Am Fam Physician. 1999 Sep 1;60(3):954-956.
Polymyalgia rheumatica is a common inflammatory disorder. The principal laboratory abnormalities are a highly elevated erythrocyte sedimentation rate (ESR) and increased serum concentrations of C-reactive protein and interleukin 6 (IL-6). Severe complications include risk of blindness, stroke and aortic arch syndrome associated with giant cell arteritis. Although corticosteroids are universally accepted as the treatment of choice, no guidelines about the optimal dosage and duration of treatment have been developed. Weyand and associates studied 27 patients with polymyalgia rheumatica to determine whether clinical or laboratory parameters could be identified that would permit stratification of patients into subsets according to differences in corticosteroid requirements.

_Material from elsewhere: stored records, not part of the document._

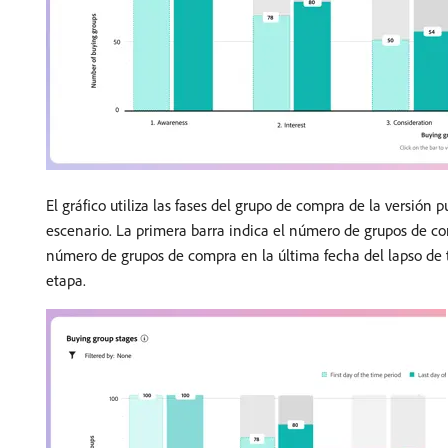
El gráfico utiliza las fases del grupo de compra de la versi
escenario. La primera barra indica el número de grupos de co
número de grupos de compra en la última fecha del lapso de 
etapa.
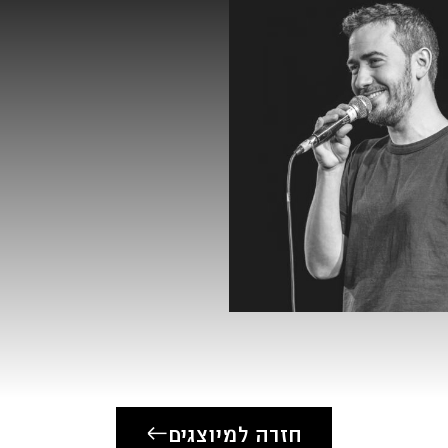
תסריטאי ראשי ״מ
כתיבה למופע הסט
כתיבה למופע הס
כתיבה לסטנדאפ 
כתיבת פרסומת ל-AVIS ליסינג פרטי עם גיתית 
כתיבה לעונה 3 של ״טאבו״ עם חנוך דאום
כתיבה לתוכנית מ
כתיבה לתוכנית כו
״קרטיק ואני״ – 
משחק:
מבצע דמויות בכתב
חזרה למיוצגים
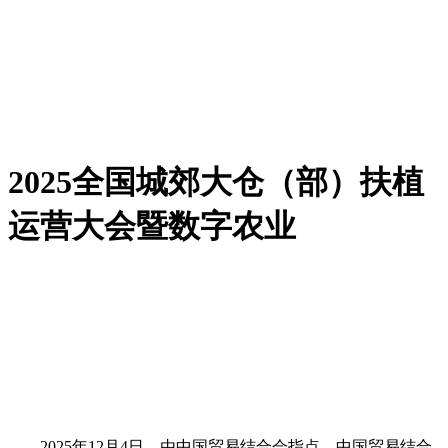
2025全国城郊大仓（部）扶植
运营大会暨数字农业
2025年12月4日，由中国贸易结合会指点，中国贸易结合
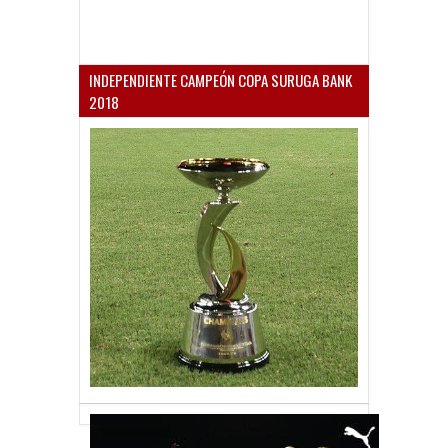
INDEPENDIENTE CAMPEÓN COPA SURUGA BANK
2018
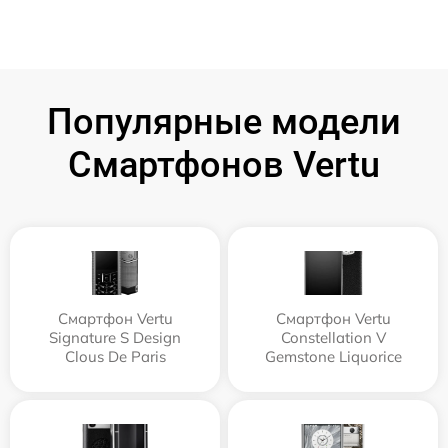
Популярные модели
Смартфонов Vertu
Смартфон Vertu
Смартфон Vertu
Signature S Design
Constellation V
Clous De Paris
Gemstone Liquorice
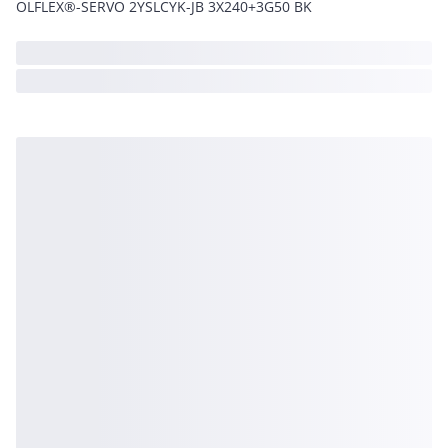
ÖLFLEX®-SERVO 2YSLCYK-JB 3X240+3G50 BK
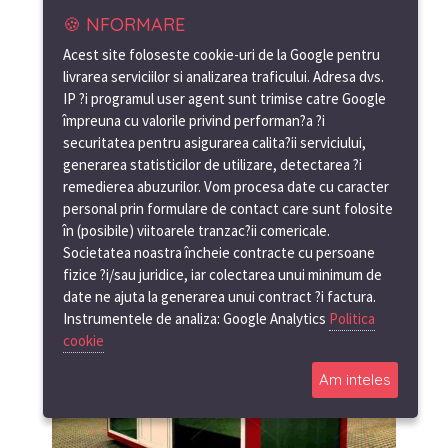
🍪 NFORMARE
Acest site foloseste cookie-uri de la Google pentru
livrarea serviciilor si analizarea traficului. Adresa dvs.
IP ?i programul user agent sunt trimise catre Google
împreuna cu valorile privind performan?a ?i
securitatea pentru asigurarea calita?ii serviciului,
generarea statisticilor de utilizare, detectarea ?i
remedierea abuzurilor. Vom procesa date cu caracter
personal prin formulare de contact care sunt folosite
în (posibile) viitoarele tranzac?ii comericale.
Societatea noastra încheie contracte cu persoane
fizice ?i/sau juridice, iar colectarea unui minimum de
date ne ajuta la generarea unui contract ?i factura.
Instrumentele de analiza: Google Analytics
Politica
cookie
Am inteles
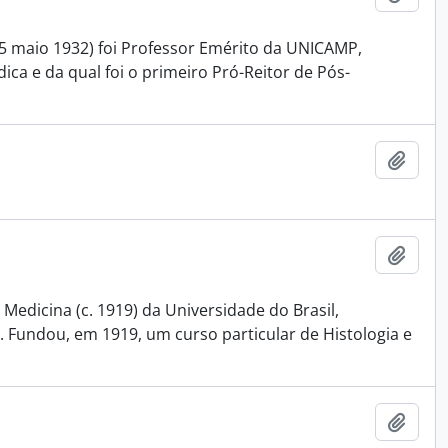
15 maio 1932) foi Professor Emérito da UNICAMP,
ca e da qual foi o primeiro Pró-Reitor de Pós-
Adici
Adici
Medicina (c. 1919) da Universidade do Brasil,
 Fundou, em 1919, um curso particular de Histologia e
Adici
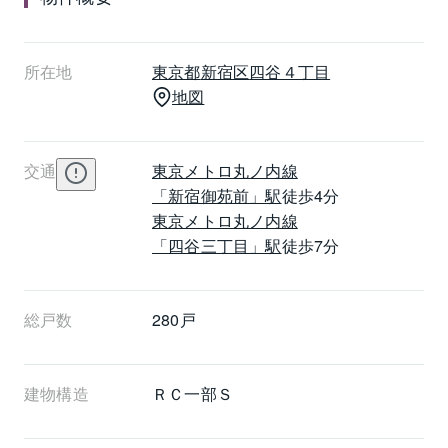
所在地
東京都
新宿区
四谷４丁目
地図
交通
東京メトロ丸ノ内線
「新宿御苑前」駅
徒歩4分
東京メトロ丸ノ内線
「四谷三丁目」駅
徒歩7分
総戸数
280戸
建物構造
ＲＣ一部Ｓ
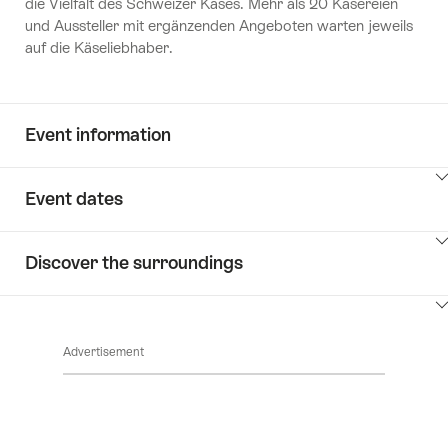
die Vielfalt des Schweizer Käses. Mehr als 20 Käsereien
und Aussteller mit ergänzenden Angeboten warten jeweils
auf die Käseliebhaber.
Event information
ClickToViewContent
Event dates
ClickToViewContent
Discover the surroundings
ClickToViewContent
Advertisement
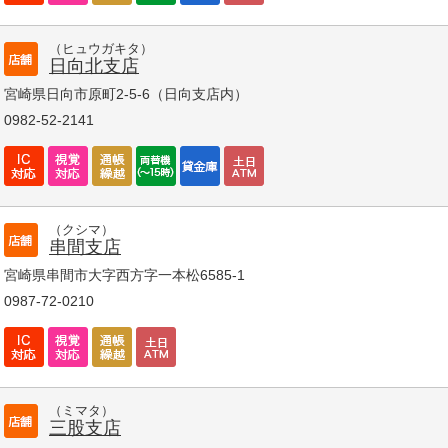
（ヒュウガキタ）
日向北支店
宮崎県日向市原町2-5-6（日向支店内）
0982-52-2141
（クシマ）
串間支店
宮崎県串間市大字西方字一本松6585-1
0987-72-0210
（ミマタ）
三股支店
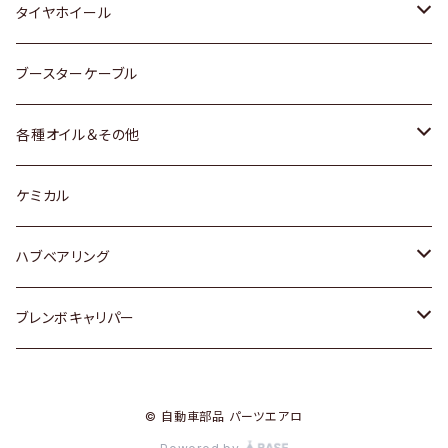
マツダ
スバル
三菱
ダイハツ
ダイハツ
日産
日産
タイヤホイール
レクサス
スバル
マツダ
スバル
ダイハツ
ダイハツ
トヨタ
ブースターケーブル
三菱
マツダ
マツダ
ホンダ
各種オイル＆その他
スバル
スバル
スズキ
ディーデル洗浄添加剤
ケミカル
日産
ハブベアリング
ダイハツ
トヨタ
ブレンボキャリパー
ホンダ
ホンダ
© 自動車部品 パーツエアロ
スズキ
日産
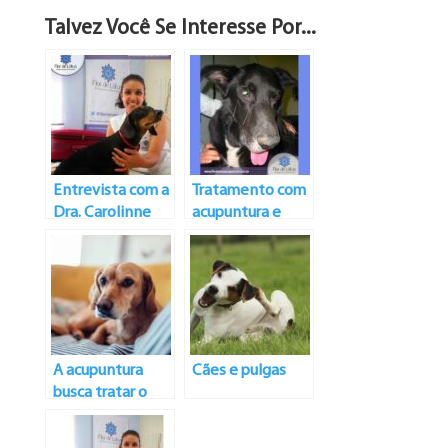
Talvez Você Se Interesse Por...
Entrevista com a
Tratamento com
Dra. Carolinne
acupuntura e
Torres
alopatia de
paralisia facial
parcial por otite
média aguda em
cão
A acupuntura
Cães e pulgas
busca tratar o
paciente como
um todo e não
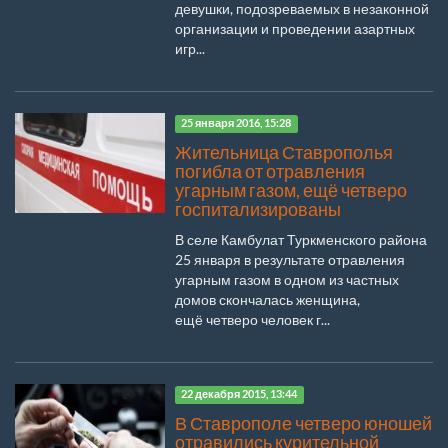
девушки, подозреваемых в незаконной
организации и проведении азартных
игр...
25 января 2016, 15:28
Жительница Ставрополья
погибла от отравления
угарным газом, ещё четверо
госпитализированы
В селе Камбулат Туркменского района
25 января в результате отравления
угарным газом в одном из частных
домов скончалась женщина,
ещё четверо человек г...
22 декабря 2015, 13:44
В Ставрополе четверо юношей
отравились курительной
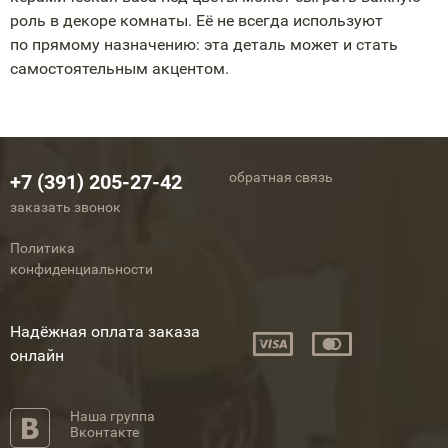
роль в декоре комнаты. Её не всегда используют
по прямому назначению: эта деталь может и стать
самостоятельным акцентом.
обратная связь
+7 (391) 205-27-42
заказать звонок
Политика
конфиденциальности
Надёжная оплата заказа
онлайн
Наша группа
Вконтакте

Patients began with a regimen of 20 mg of prednisone daily as a single morning dose, which was increased by 10 mg per day before a tapering schedule was begun. The dose was then tapered by 2.5 mg every two weeks for as long as the symptoms improved. This schedule resulted in a minimal treatment duration of 18 weeks. Prednisone was increased by 5 mg per day if active disease returned. Prednisone adjustments after the third flare were decided on an individual basis. All patients were followed for a minimum of six months after discontinuation of prednisone to identify possible disease relapse.
The patients' responses to initial and subsequent therapy were assessed, as well as the total amount of corticosteroids required during follow-up. Analysis of the clinical and laboratory responses showed that the patients could be classified into three distinct subsets. Subset A included patients who had an excellent response to initial therapy and required corticosteroid treatment for less than one year; subset B included patients who had a satisfactory response to initial therapy but a long-term relapsing course that required corticosteroids for more than one year; subset C included patients who responded only partially to the initial corticosteroid dose and also required corticosteroids for longer than one year.
Pretreatment levels of pain were the lowest in subset A and the highest in subset C. On initiation of therapy, patients in these two groups demonstrated excellent improvement. Patients in subset C had initial pain reduction but, despite an increase to 30 mg of prednisone, pain levels remained elevated for the first year. Disease flares were infrequent in subset A and were a typical feature in subsets B and C.
Steroid requirements differed between subsets B and C in the early phase of the disease and continued into the second half of the first year of treatment, suggesting that disease activity during the early and chronic phases of the disease were distinct in these two patient populations. This trend did not continue over the subsequent third six-month period. Therapy was stopped in patients in subset C in a pattern similar to patients in subset B.
The clinical course was correlated with ESRs and IL-6 concentrations. The median ESR measurement before prednisone therapy was the lowest (39 mm per hour) in patients in subset A. In addition to an initially low IL-6 level, these measurements distinguished patients in subset A from all other patients. The data suggest that low ESRs and IL-6 concentrations in untreated patients correlate with a benign disease course. On initiation of therapy, patients responded with a prompt normalization of the ESR. Even in subset C, the ESR improved with a reduction of median ESR from 49 to 22 mm per hour. In contrast, production of IL-6 remained elevated in the subset C patients who were classified as partial responders.
Results indicated that pretreatment ESR levels were helpful in identifying patients who required low doses of corticosteroid therapy for less than one year. Additionally, the response pattern of IL-6 to corticosteroid therapy could identify patients with a chronic relapsing course and those for whom an initial dose of 20 mg of prednisone was not sufficient treatment.
The authors conclude that patients with polymyalgia rheumatica varied in their initial response to treatment, which predicted their course and the ability to reduce steroid intake during the chronic phase of the disease. The most unexpected finding was the high proportion of patients (26 percent) who did not respond adequately to the initial dosage of prednisone. A significant number of patients with polymyalgia rheumatica may be under-treated with an initial dosage of 20 mg per day. Pretreatment measurements of ESR and non-responsiveness of IL-6 to corticosteroid therapy are helpful in identifying patients with different treatment requirements.
Weyand CM, et al. Corticosteroid requirements in polymyalgia rheumatica. Arch Intern Med. March 22, 1999;159:577–84.